History of Southern Pine Beetle

Written by J.D. Ward and P. Mistretta for Forest Encyclopedia Network

The southern pine beetle (Dendroctonus frontalis Zimmermann) is a serious pest of pines in the southern United States, Mexico, and Central America. The southern pine beetle (SPB) kills pines by boring under the bark and destroying the cambium layer of the tree. Trees are often mass attacked by thousands of individual southern pine beetles. Because populations can build rapidly to outbreak levels, large numbers of trees can be killed and forested ecosystems seriously affected. Infested areas may range from 10 trees to several thousand acres. Large areas are often killed before land managers are aware of the beetles’ presence. SPB populations vary widely between years and are cyclic in nature, normally peaking in magnitude on roughly an 11- to 15-year cycle. The SPB can be found from northern Nicaragua to the United States, Maryland to Arizona. The most contiguous populations occur in the southern states, especially in the range of shortleaf pine. Most species of pine are susceptible to attack during intense outbreaks (Figure 1). In the southern Appalachians, shortleaf, Virginia, pitch, table mountain, and eastern white pine are attacked (Price 1994). Homogeneous pine stands are more susceptible than those mixed with hardwoods. Outbreaks in Tennessee, North Carolina, South Carolina, Virginia, and Georgia were recorded as early as the late 1700s and early 1800s.

Figure 1. A 40-year summary of counties in southern pine beetle outbreak status and the number of years outbreaks occurred. U.S. Department of Agriculture, Forest Service 1999, courtesy of the Forest Encyclopedia Network.
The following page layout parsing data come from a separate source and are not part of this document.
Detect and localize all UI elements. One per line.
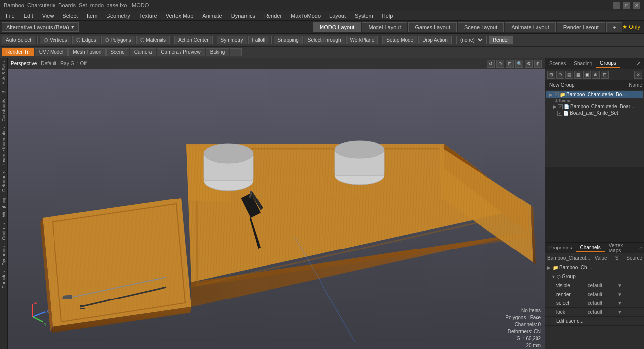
tab-add-layout[interactable]: + (606, 22, 622, 32)
tab-games-layout[interactable]: Games Layout (408, 22, 457, 32)
menu-animate[interactable]: Animate (198, 12, 226, 20)
rpanel-btn-close[interactable]: ✕ (634, 71, 642, 79)
btn-select-through[interactable]: Select Through (304, 36, 345, 44)
chan-row-render[interactable]: render default ▼ (545, 290, 644, 299)
btn-symmetry[interactable]: Symmetry (217, 36, 247, 44)
chan-row-root[interactable]: ▶ 📁 Bamboo_Ch ... (545, 263, 644, 272)
menu-system[interactable]: System (351, 12, 377, 20)
sidebar-constraints[interactable]: Constraints (0, 96, 7, 125)
sidebar-particles[interactable]: Particles (0, 268, 7, 292)
menu-dynamics[interactable]: Dynamics (227, 12, 259, 20)
chan-row-visible[interactable]: visible default ▼ (545, 281, 644, 290)
sidebar-deformers[interactable]: Deformers (0, 168, 7, 195)
viewport-canvas[interactable]: X Y Z No Items Polygons : Face Channels:… (8, 69, 545, 349)
vp-btn-zoom-out[interactable]: 🔍 (515, 60, 523, 68)
menu-view[interactable]: View (38, 12, 58, 20)
titlebar-controls[interactable]: — □ ✕ (613, 2, 640, 9)
chan-row-edit-user[interactable]: Ldit user c... (545, 317, 644, 326)
minimize-btn[interactable]: — (613, 2, 620, 9)
sidebar-controls[interactable]: Controls (0, 220, 7, 243)
tab-modo-layout[interactable]: MODO Layout (313, 22, 361, 32)
tree-row-child1[interactable]: ▶ ✓ 📄 Bamboo_Charcuterie_Boar... (546, 103, 643, 110)
btn-snapping[interactable]: Snapping (274, 36, 303, 44)
rpanel-btn-3[interactable]: ▤ (565, 71, 573, 79)
btn-materials[interactable]: ⬡ Materials (136, 36, 170, 44)
viewport-container[interactable]: Perspective Default Ray GL: Off ↺ ⊙ ⊡ 🔍 … (8, 58, 545, 349)
sidebar-acts-sets[interactable]: Acts & Sets (0, 58, 7, 88)
rpanel-tab-shading[interactable]: Shading (570, 60, 596, 67)
tree-checkbox-root[interactable]: ✓ (554, 92, 559, 97)
rpanel-tab-scenes[interactable]: Scenes (545, 60, 570, 67)
new-group-label[interactable]: New Group (547, 81, 577, 89)
tree-checkbox-child1[interactable]: ✓ (558, 104, 563, 109)
tab-scene-layout[interactable]: Scene Layout (458, 22, 504, 32)
btn-auto-select[interactable]: Auto Select (2, 36, 35, 44)
sidebar-dynamics[interactable]: Dynamics (0, 243, 7, 269)
menu-vertexmap[interactable]: Vertex Map (162, 12, 198, 20)
btn-edges[interactable]: ⬡ Edges (72, 36, 100, 44)
menu-file[interactable]: File (2, 12, 19, 20)
menu-texture[interactable]: Texture (135, 12, 161, 20)
rpanel-btn-5[interactable]: ▣ (583, 71, 591, 79)
btn-drop-action[interactable]: Drop Action (418, 36, 452, 44)
tab-add-viewport[interactable]: + (230, 48, 242, 56)
tree-checkbox-child2[interactable]: ✓ (557, 111, 562, 116)
vp-default[interactable]: Default (41, 61, 56, 66)
chan-expand-icon[interactable]: ⤢ (638, 245, 642, 250)
vp-ray-gl[interactable]: Ray GL: Off (60, 61, 87, 66)
menu-help[interactable]: Help (378, 12, 397, 20)
tab-render-tri[interactable]: Render Tri (2, 48, 34, 56)
tab-baking[interactable]: Baking (206, 48, 230, 56)
chan-row-lock[interactable]: lock default ▼ (545, 308, 644, 317)
btn-action-center[interactable]: Action Center (174, 36, 213, 44)
vp-btn-zoom-fit[interactable]: ⊡ (506, 60, 514, 68)
sidebar-weighting[interactable]: Weighting (0, 195, 7, 220)
tab-mesh-fusion[interactable]: Mesh Fusion (68, 48, 106, 56)
tree-row-child2[interactable]: ✓ 📄 Board_and_Knife_Set (546, 110, 643, 116)
chan-tab-vertexmaps[interactable]: Vertex Maps (605, 242, 638, 254)
menu-geometry[interactable]: Geometry (102, 12, 134, 20)
chan-row-group[interactable]: ▼ ⬡ Group (545, 272, 644, 281)
alt-layouts-dropdown[interactable]: Alternative Layouts (Beta) ▾ (2, 22, 79, 32)
tab-camera-preview[interactable]: Camera / Preview (157, 48, 205, 56)
btn-vertices[interactable]: ⬡ Vertices (40, 36, 71, 44)
rpanel-btn-6[interactable]: ⊕ (592, 71, 600, 79)
tab-camera[interactable]: Camera (130, 48, 157, 56)
rpanel-tab-groups[interactable]: Groups (596, 59, 620, 68)
close-btn[interactable]: ✕ (633, 2, 640, 9)
tree-row-root[interactable]: ▶ ✓ 📁 Bamboo_Charcuterie_Bo... (546, 91, 643, 98)
rpanel-btn-1[interactable]: ⊞ (547, 71, 555, 79)
chan-row-select[interactable]: select default ▼ (545, 299, 644, 308)
menu-item[interactable]: Item (83, 12, 101, 20)
menu-maxtomodo[interactable]: MaxToModo (287, 12, 324, 20)
tab-model-layout[interactable]: Model Layout (362, 22, 407, 32)
tab-scene[interactable]: Scene (106, 48, 129, 56)
tab-uv-model[interactable]: UV / Model (35, 48, 68, 56)
vp-perspective[interactable]: Perspective (11, 61, 37, 66)
btn-polygons[interactable]: ⬡ Polygons (101, 36, 135, 44)
chan-tab-properties[interactable]: Properties (545, 244, 576, 251)
vp-btn-settings[interactable]: ⚙ (525, 60, 533, 68)
menu-select[interactable]: Select (58, 12, 82, 20)
vp-btn-maximize[interactable]: ⊞ (534, 60, 542, 68)
menu-render[interactable]: Render (260, 12, 286, 20)
select-none[interactable]: (none) (456, 36, 484, 44)
vp-btn-reload[interactable]: ↺ (487, 60, 495, 68)
tab-render-layout[interactable]: Render Layout (557, 22, 605, 32)
menu-layout[interactable]: Layout (325, 12, 350, 20)
vp-btn-lock[interactable]: ⊙ (496, 60, 504, 68)
maximize-btn[interactable]: □ (623, 2, 630, 9)
btn-falloff[interactable]: Falloff (248, 36, 269, 44)
btn-setup-mode[interactable]: Setup Mode (382, 36, 417, 44)
btn-workplane[interactable]: WorkPlane (346, 36, 378, 44)
rpanel-btn-4[interactable]: ▦ (574, 71, 582, 79)
rpanel-btn-7[interactable]: ⊟ (601, 71, 609, 79)
rpanel-expand-btn[interactable]: ⤢ (632, 60, 644, 67)
btn-render[interactable]: Render (489, 36, 513, 44)
sidebar-ik[interactable]: Inverse Kinematics (0, 124, 7, 168)
chan-tab-channels[interactable]: Channels (576, 244, 605, 252)
menu-edit[interactable]: Edit (20, 12, 37, 20)
sidebar-beta[interactable]: β (0, 88, 7, 96)
tab-animate-layout[interactable]: Animate Layout (505, 22, 555, 32)
rpanel-btn-2[interactable]: ⊙ (556, 71, 564, 79)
Until the late 1940s, little was done in the South to control forest pests. After World War II, state and federal agencies in the South began to recognize forest protection as a necessary part of forest management. Maximizing the production of wood and wood fiber in the South became desirable because of a national wood shortage associated with the housing boom following World War II. Through the 1950s, ’60s, and ’70s, forest management was commodity or wood product driven and damage control of forest pests was highly desired. Congress authorized funds to build the capacity to protect forests at the state and federal levels. State forestry organizations hired forest protection specialists, and universities and colleges began to teach courses about protection of forests from fire, insects, and disease. State and federal agencies, as well as universities, conducted research on forest pests. The worst southern pine beetle outbreak in the southern Appalachians since the 1960s occurred between 1973 and 1976 (SAMAB 1996). Based on the data collected since 1960, over 36.6 million cords of pine pulp and saw timber, worth more than $901 million was destroyed. To combat such losses, pest control methods were developed that were highly effective in protecting trees but not always beneficial to other forest values.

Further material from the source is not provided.